Баська



В Варшаву Петр Андреевич прилетел утром. Работа предстояла нелегкая и не столько из-за сложности ее самой, сколько из-за ограниченности во времени. Ее  нужно было завершить и вернуться в Москву до Нового года, Выходило всего девять календарных дней, а за вычетом выходных и Католического рождества, которое выпало на эти дни, и того меньше. Поэтому он отклонил предложение встретившего работника местного аппарата, назовем его Н., отдыхать с дороги, и попросил договориться о встрече сразу по прибытию в гостиницу. Поворчав, у того, видимо были какие-то свои планы, он позвонил и, поговорив с минуту, положил трубку и сказал с неудовольствием:
- Вам повезло, Нужный вам человек оказался на месте, и согласен с ними встретиться, По вашему контракту работает пан Дашевский, та еще штучка.

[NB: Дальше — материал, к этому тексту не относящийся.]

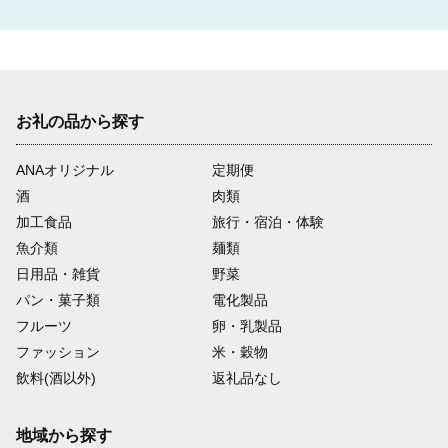
お礼の品から探す
ANAオリジナル
定期便
酒
肉類
加工食品
旅行・宿泊・体験
魚介類
麺類
日用品・雑貨
野菜
パン・菓子類
電化製品
フルーツ
卵・乳製品
ファッション
米・穀物
飲料(酒以外)
返礼品なし
地域から探す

Спустя час они подъехали к нужному им учреждению. Миловидная блондинка, встретившая их, сказала, что пан Дашевский их уже ждет. Дашевский оказался мужчиной средних лет: ростом немного ниже Панкова, усы и яркоголубые глаза, прическа – будто только что от мастера, серый костюм из дорогой ворсистой ткани, явно не из магазина.
- Дашевский,- сказал он и, приветливо улыбаясь, и протянул руку Петру Андреевичу. Рукопожатие было крепким, но не сильным. Дружеским, Панков тоже назвался. С Н. они были знакомы, потому обменялись рукопожатиями молча.
Встретившая их девушка спросила, что паны желают - чай или кофе и ушла. Вернулась она через пару минут и расставила на небольшом журнальном столике: кофейник, сахарница, кувшинчик со сливками, вазочка с кексами и чашки с блюдцами. Не дешевый общепит, а сервиз.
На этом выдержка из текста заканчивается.